LONDON, Oct 2 (Reuters) – Live Aid, the transatlantic concert that raised millions for famine relief in Ethiopia, is being turned into a stage musical that will premiere at London’s Old Vic next year, the theatre said on Monday.
Organised by rockers Bob Geldof and Midge Ure almost 40 years ago, Live Aid was watched by an estimated 1.5 billion people.
“If this musical encourages just one person to have a positive impact for the better, then it will be a job well done,” Geldof said in a statement on The Old Vic website.
He said he had watched the production develop. “I’m looking forward to seeing it … it better not be shit!” the famously outspoken singer turned campaigner turned entrepreneur added.
“Just For One Day” written by author John O’Farrell and directed by Luke Sheppard, will run at The Old Vic from January 26 to March 30, 2024. The theatre said the production had the permission from the Band Aid Charitable Trust, which will get 10% from the sale of each ticket.

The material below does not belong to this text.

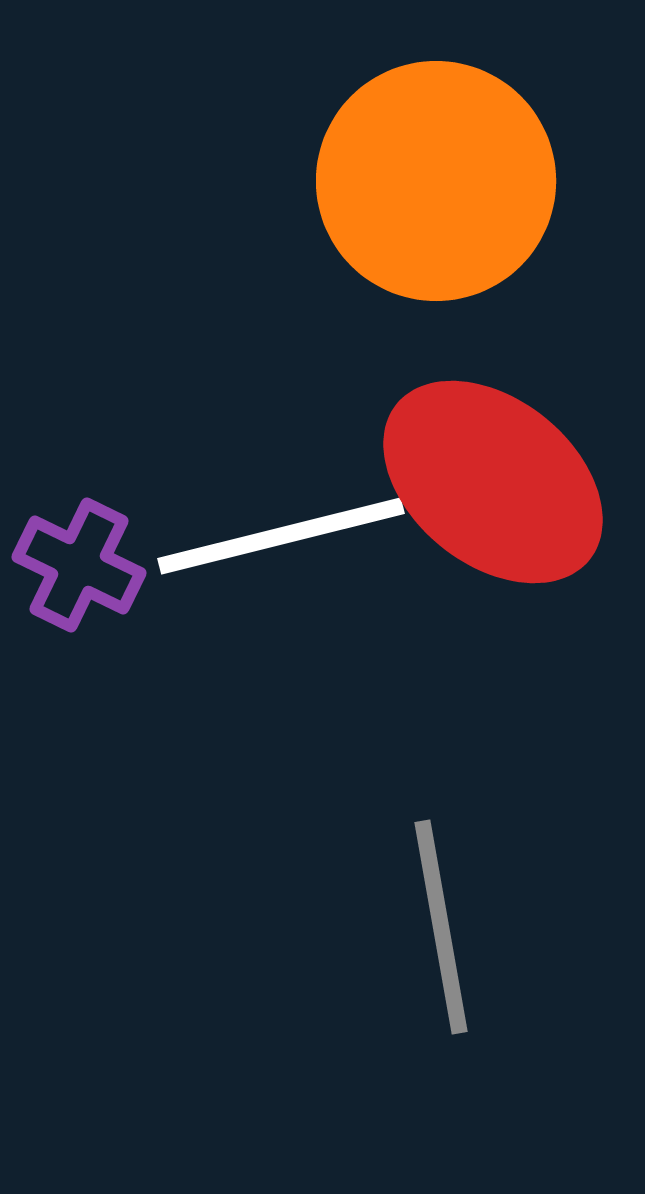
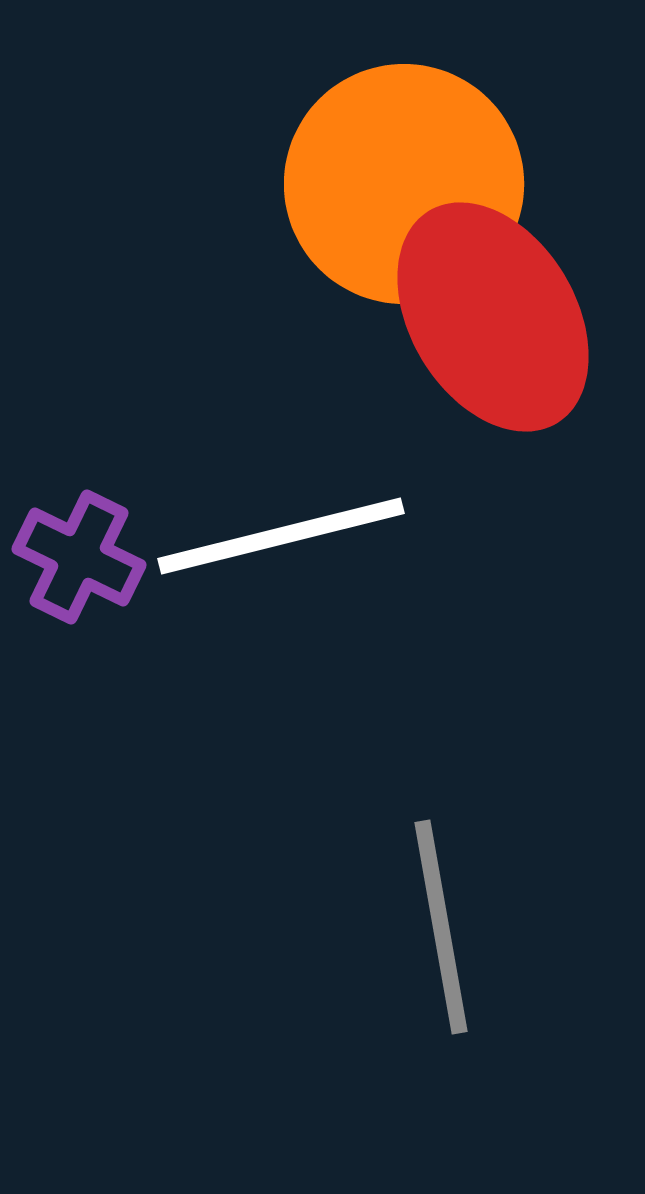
orange circle: moved 32 px left, 3 px down
red ellipse: moved 165 px up; rotated 20 degrees clockwise
purple cross: moved 8 px up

“For those of us who were around in the ‘80s, Saturday 13 July 1985 I’m sure will be one of those days that is forever etched in our memories,” Old Vic artistic director Matthew Warchus said.
“We all remember where we watched Live Aid, who we watched it with, and the pure amazement at the feat that was unfolding before our eyes.”
The show will feature songs by Bob Dylan, David Bowie, Queen, The Who, Paul McCartney, Elton John, The Boomtown Rats and others who appeared at the concert that was held simultaneously at London’s Wembley Stadium and the John F. Kennedy Stadium in Philadelphia.
It came the year after Geldof and Ure called in a choir of pop stars to record the Band Aid single “Do They Know It’s Christmas?” to raise money to help people caught up in the famine spreading in Ethiopia.